Psikiyatr Prof. Dr. Özkan Pektaş, Atalay Filiz’in kurduğu arkadaşlıkları, alışkanlıkları, yıllıkta kendisi için yazılanları ve yaptıklarını değerlendirerek bir seri katilin portresini çıkardı. “Atalay’da gördüğümüz, anti sosyal kişilik bozukluğu. Gelişim aşamasında arızalı kişilik gelişimi göstermiş” diyen Pektaş, şu tespitlerde bulundu:
‘iKi FARKLI ATALAY’
“Bununla beraber iz bırakmayan bir seri katilin hem IQ’sunun yüksek olması hem de ciddi bir entelektüel donanımının olması lazım. Atalay’da bu ikisini de gözlemleyebiliyoruz. Ben, yaptıkları ve yıllıkta yazılanlarda iki farklı Atalay görüyorum. ilki, Galatasaray Lisesi’nde öğrenciyken yatılı kalması ve orada bütün kişiliğini ifşa etmesi. Yıllıkta da arkadaşlarının yazdıkları, Atalay’da vahşi bir dürtünün olduğunu gösteriyor. Sonrasında içine kapanmış. Bu da cinayet işlemeden önce lisedeki arkadaşlarına karşı ne kadar kendi kişiliğini açtıysa, cinayetlerden sonra kişiliğini gizlemiş. Her şeyi kontrol etme kapasitesine ve zekâya sahip anti sosyal bozukluğa sahip kişilikler, genelde bebek yüzlü ve herkesin güvenini sağlayabilen kişiler olurlar. Bir anda kişilikleri iyiden kötüye geçebilir.
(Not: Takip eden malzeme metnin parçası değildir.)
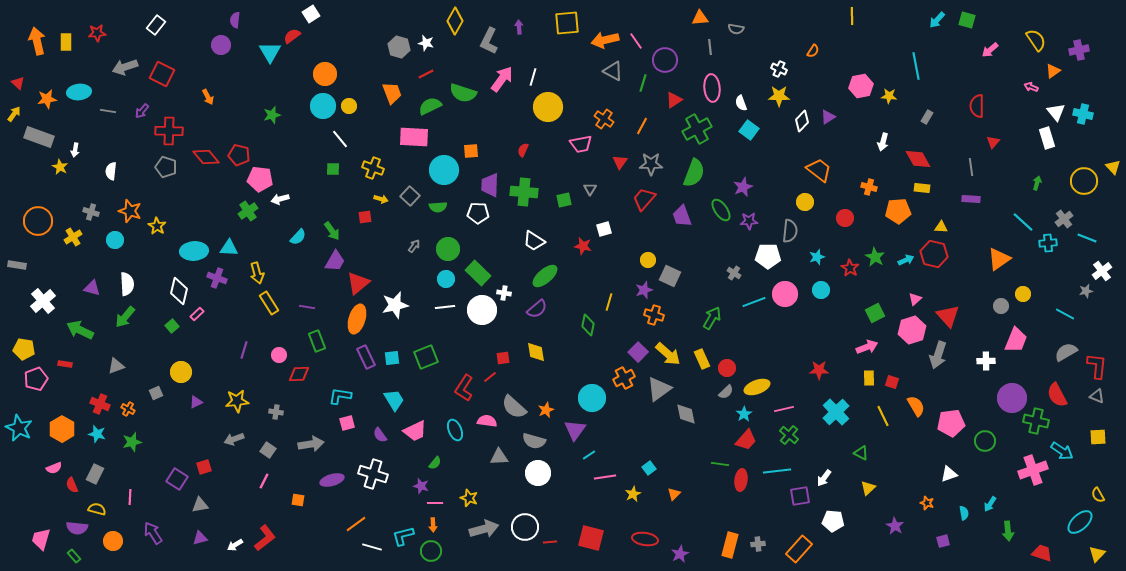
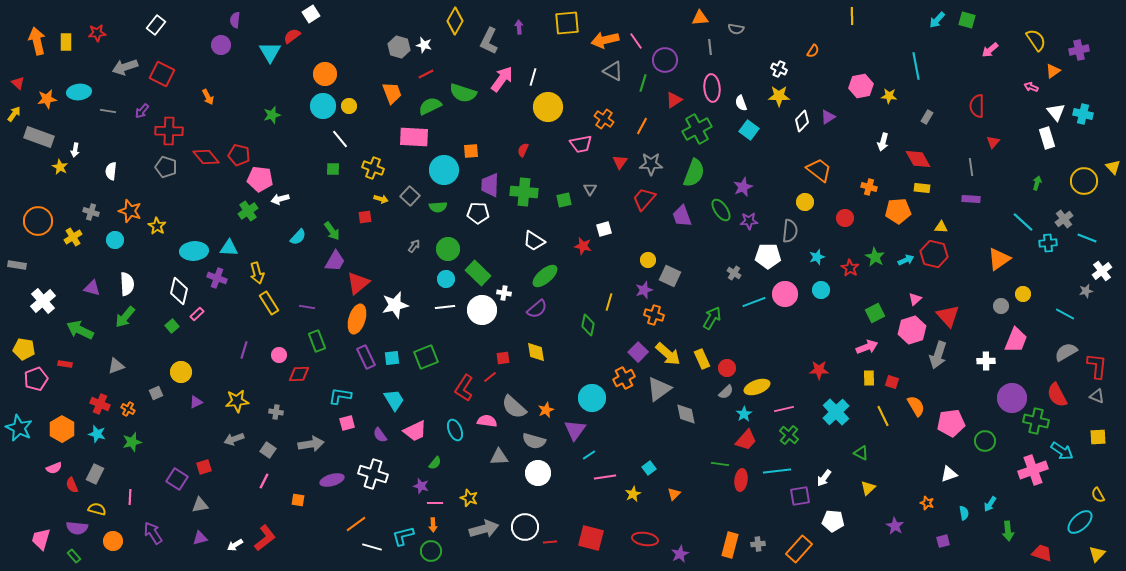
white star at (426, 43): moved 2 px left, 2 px down
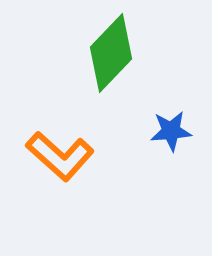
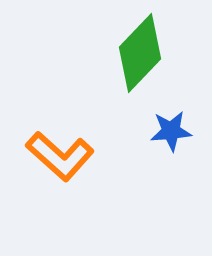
green diamond: moved 29 px right
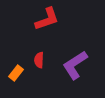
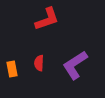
red semicircle: moved 3 px down
orange rectangle: moved 4 px left, 4 px up; rotated 49 degrees counterclockwise
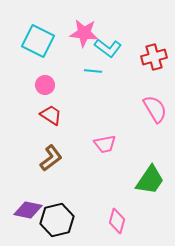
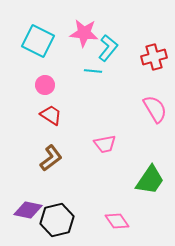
cyan L-shape: rotated 88 degrees counterclockwise
pink diamond: rotated 50 degrees counterclockwise
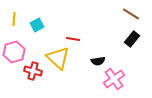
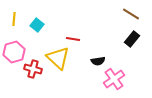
cyan square: rotated 24 degrees counterclockwise
red cross: moved 2 px up
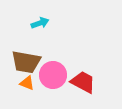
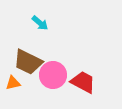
cyan arrow: rotated 60 degrees clockwise
brown trapezoid: moved 2 px right; rotated 16 degrees clockwise
orange triangle: moved 14 px left; rotated 35 degrees counterclockwise
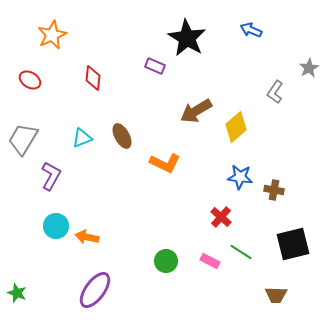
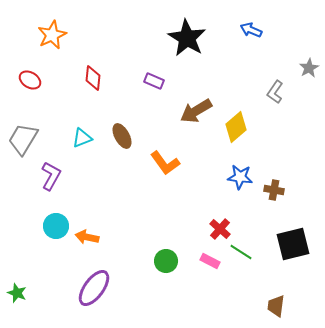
purple rectangle: moved 1 px left, 15 px down
orange L-shape: rotated 28 degrees clockwise
red cross: moved 1 px left, 12 px down
purple ellipse: moved 1 px left, 2 px up
brown trapezoid: moved 11 px down; rotated 95 degrees clockwise
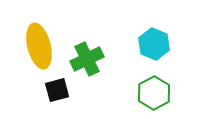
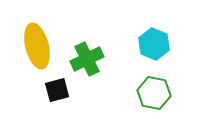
yellow ellipse: moved 2 px left
green hexagon: rotated 20 degrees counterclockwise
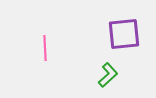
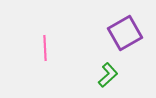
purple square: moved 1 px right, 1 px up; rotated 24 degrees counterclockwise
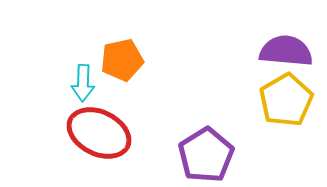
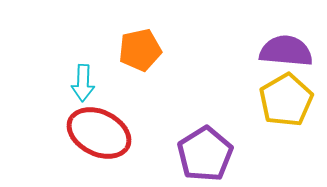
orange pentagon: moved 18 px right, 10 px up
purple pentagon: moved 1 px left, 1 px up
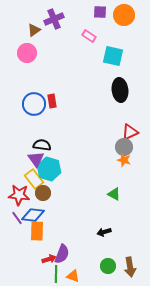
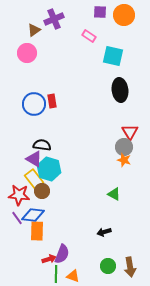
red triangle: rotated 36 degrees counterclockwise
purple triangle: moved 2 px left; rotated 24 degrees counterclockwise
brown circle: moved 1 px left, 2 px up
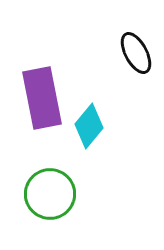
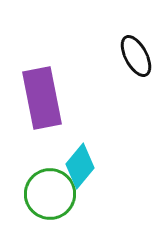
black ellipse: moved 3 px down
cyan diamond: moved 9 px left, 40 px down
Hızlı mod değiştirip farklı davranabilirler... Kendi içlerinde ceza hukukları olduğu için işledikleri suçlardan vicdan azabı duymazlar ve intihar etmezler. Haklılıklarını her gittikleri yerde ispatlamaya çalışırlar. Evinden çıkan bulmacalara baktığımızda sürekli zekâsını sınadığını görüyoruz. Sıkıntısını gidermek için bunu ritüel halinde de yapıyor olabilir, ama genellikle zekâlarını sınamak için bu tür akıl oyunları oynarlar.”